To enable keywords as identifiers, you need to apply the following three steps:

Step 1: Modify the grammar to explicitly parse keywords as property values

The first step is to modify the grammar to explicitly parse keywords as property values. At the moment, the parser rule for introducing persons looks like this:

Person: 'person' name=ID;
terminal ID: /[_a-zA-Z][\w_]*/;

Note that the terminal rule for ID already covers the string “Hello”. However, since the parser rule for greeting persons uses “Hello” as keyword, the keyword takes precedence:

Greeting: 'Hello' person=[Person:ID] '!';

Roughly summarized, the background for this behaviour is that Langium’s internally used LL(k) parser implementation named Chevrotain first does lexing/tokenizing, i.e. splitting text into single tokens, such as keywords, identifiers and delimiters. The actual parsing, i.e. the application of the parser rules, is performed afterwards on these tokens. Chevrotain uses regular expressions (regex) for splitting text into tokens. Since keywords are implemented as regex as well and take precedence, all occurrences of “Hello” are treated as keywords for the parser rule named Greeting, even a “Hello” intented to be a name, which finally causes the two syntax errors.

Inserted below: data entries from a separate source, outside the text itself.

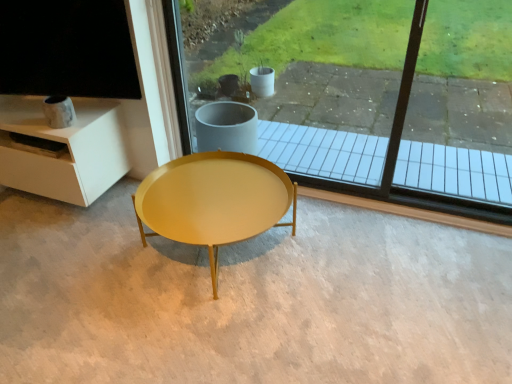 Question: Visually, is matte yellow table at center positioned to the left or to the right of transparent glass window at center?

Choices:
 (A) left
 (B) right

Answer: (A)

Question: In terms of width, does matte yellow table at center look wider or thinner when compared to transparent glass window at center?

Choices:
 (A) thin
 (B) wide

Answer: (B)

Question: Is matte yellow table at center spatially inside transparent glass window at center, or outside of it?

Choices:
 (A) inside
 (B) outside

Answer: (B)

Question: From the image's perspective, is transparent glass window at center positioned above or below matte yellow table at center?

Choices:
 (A) below
 (B) above

Answer: (B)

Question: Considering the positions of transparent glass window at center and matte yellow table at center in the image, is transparent glass window at center bigger or smaller than matte yellow table at center?

Choices:
 (A) small
 (B) big

Answer: (A)

Question: From a real-world perspective, relative to matte yellow table at center, is transparent glass window at center vertically above or below?

Choices:
 (A) below
 (B) above

Answer: (B)

Question: Is transparent glass window at center taller or shorter than matte yellow table at center?

Choices:
 (A) short
 (B) tall

Answer: (B) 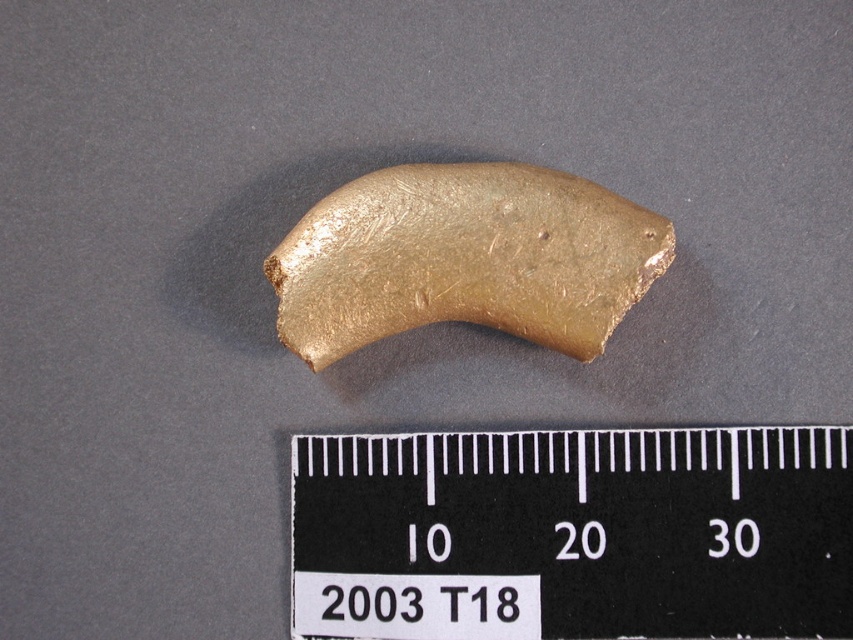 What object is located at the coordinates point (572, 534) in the image?

The point (572, 534) indicates the location of the black plastic ruler at center.

You are a photographer trying to capture a closeup of the black plastic ruler at center for a catalog. The catalog requires the ruler to be at least 5 feet away from the camera to avoid distortion. Based on the scene, is the current distance sufficient?

The distance between the black plastic ruler at center and the camera is 4.23 feet, which is less than the required 5 feet. Therefore, the current distance is insufficient to meet the catalog requirement.

You are an archaeologist examining the metallic fragment and the black plastic ruler at center. Based on their positions, can you determine if the ruler is directly below the fragment?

In order to explicitly enable parsing “Hello” as name as well, modify the parser rule for persons in this way:

Person: 'person' name=(ID | 'Hello');
terminal ID: /[_a-zA-Z][\w_]*/; // the terminal rule for ID is unchanged!

Now Langium knows that keyword “Hello” may also occur as value for the name property of the parser rule for persons. That’s it! (Don’t forget to run npm run langium:generate after updating the grammar.)

screenshot with fixed grammar

Since the name property is used for cross-references by the parser rule for greetings, “Hello” needs to be supported here as well. For that we recommend to introduce a data type rule like “PersonID” in the example, since it makes it easier to support more keywords in the future:

Person: 'person' name=PersonID;

Greeting: 'Hello' person=[Person:PersonID] '!';

PersonID returns string: ID | 'Hello';

Now, your editor accepts “Hello” as value for persons' names. Nevertheless, the name “Hello” still is highlighted in blue and looks like a keyword “Hello”. This leads us to the second step.

Step 2: Change the semantic type of the resulting token

The second step is to change the semantic type of the resulting token in order to adjust the highlighting in the editor: While parsing text with Langium is done in a language server, the highlighting is done in editors (the language clients). Editors like VS Code usually use syntax highlighting basing on the tokenized text. This highlighting can be complemented by semantic highlighting with additional semantic types for the tokens from the language server.

In case of Langium and VS Code, VS Code uses by default TextMate grammars, which can be seen as collections of regex (and which is generated by npm run langium:generate), to split the text into tokens and to assign a (syntactic) type to these tokens. The color for highlighting the token is chosen depending on the assigned type. In the example, a regex for the “Hello” keyword matches all strings “Hello” in text, resulting in the blue color even for “Hello” used as name.

Since Langium applies the parser rules to the token stream, Langium is able to distinguish “Hello” tokens used as keyword for greetings and “Hello” tokens used as name for persons and therefore is able to assign different semantic types to “Hello” tokens for persons and for greetings. According to the Language Server Protocol (LSP), these semantic token types are sent to editors like VS Code, which complement the syntactic types of tokens with these semantic types. The default highlighting of tokens according to the syntactic type is then altered according to the semantic token type and the color theme selected by the user (editor preferences).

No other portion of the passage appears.